## EXTRACTED INFORMATION

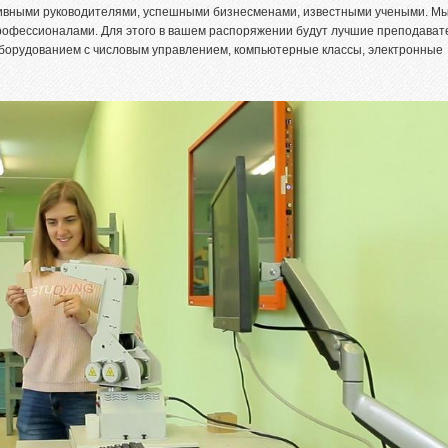
ивными руководителями, успешными бизнесменами, известными учеными. М
профессионалами. Для этого в вашем распоряжении будут лучшие преподават
борудованием с числовым управлением, компьютерные классы, электронные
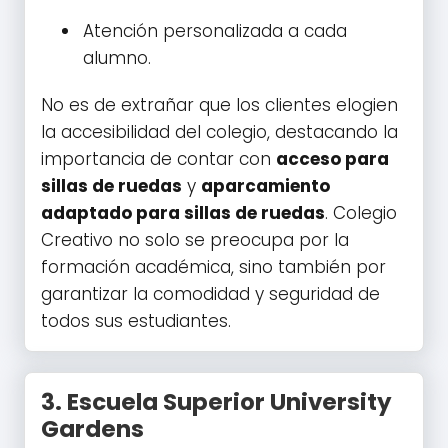
Atención personalizada a cada
alumno.
No es de extrañar que los clientes elogien
la accesibilidad del colegio, destacando la
importancia de contar con
acceso para
sillas de ruedas
y
aparcamiento
adaptado para sillas de ruedas
. Colegio
Creativo no solo se preocupa por la
formación académica, sino también por
garantizar la comodidad y seguridad de
todos sus estudiantes.
3.
Escuela Superior University
Gardens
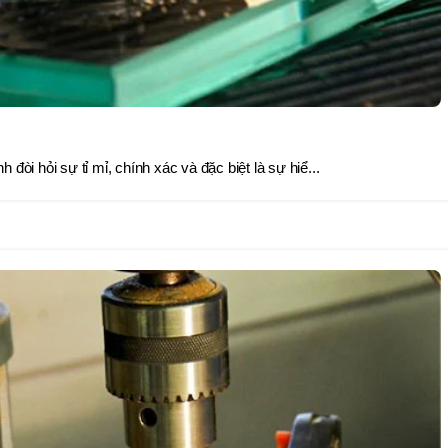
 đòi hỏi sự tỉ mỉ, chính xác và đặc biệt là sự hiể...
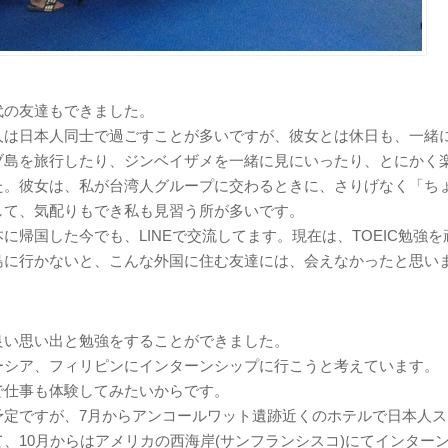
代の友達もできました。
人は日本人同士で過ごすことが多いですが、彼女とは休日も、一緒
ブ島を旅行したり、ジンベイザメを一緒に見にいったり、とにかく
た。彼女は、私が台湾人グループに交わるときに、さりげなく「ち
して、気配りもでき私も見習う所が多いです。
に帰国した今でも、LINEで交流してます。現在は、TOEIC勉強
島に行かないと、こんな外国に住む友達には、会えなかったと思い
良い思い出と勉強をすることができました。
ーシア、フィリピンにインターンシップに行こうと考えています。
で仕事も体験してみたいからです。
予定ですが、7月からアンコールワット遺跡近くのホテルで日本人ス
、10月からはアメリカの西海岸(サンフランシスコ)にてインター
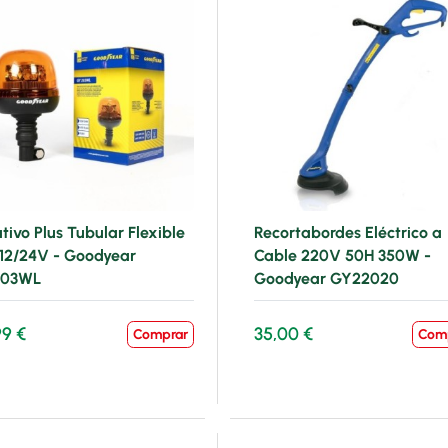
tivo Plus Tubular Flexible
Recortabordes Eléctrico a
 12/24V - Goodyear
Cable 220V 50H 350W -
03WL
Goodyear GY22020
99 €
35,00 €
Comprar
Com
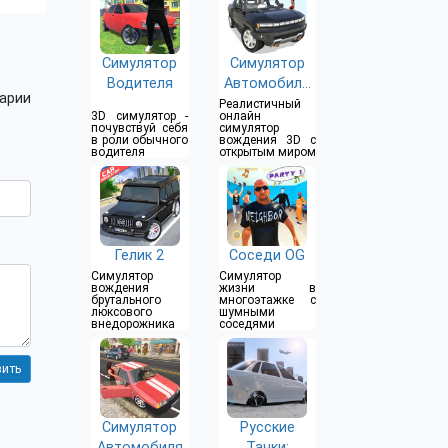
Симулятор
Симулятор
Водителя
Автомобиля
арии
2
Реалистичный
3D симулятор -
онлайн
почувствуй себя
симулятор
в роли обычного
вождения 3D с
водителя
открытым миром
Гелик 2
Соседи OG
Симулятор
Симулятор
вождения
жизни в
брутального
многоэтажке с
люксового
шумными
внедорожника
соседями
Симулятор
Русские
Автомобиля
Тачки:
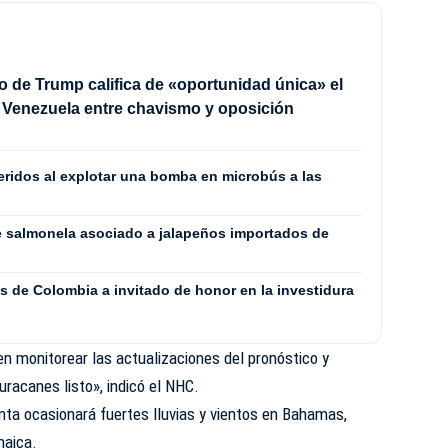
o de Trump califica de «oportunidad única» el
 Venezuela entre chavismo y oposición
eridos al explotar una bomba en microbús a las
de salmonela asociado a jalapeños importados de
s de Colombia a invitado de honor en la investidura
n monitorear las actualizaciones del pronóstico y
uracanes listo», indicó el NHC.
nta ocasionará fuertes lluvias y vientos en Bahamas,
maica.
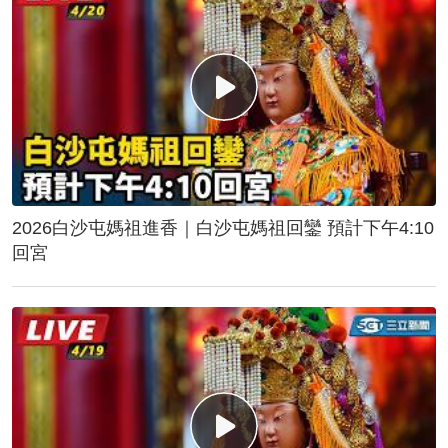
2026白沙屯媽祖進香｜白沙屯媽祖回鑾 預計下午4:10
回宮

## TASK DIRECTIONS
Within the entries above, some lines may contain "sillas". Report how many, and nothing else.

## REPLY TO THE EXERCISE
2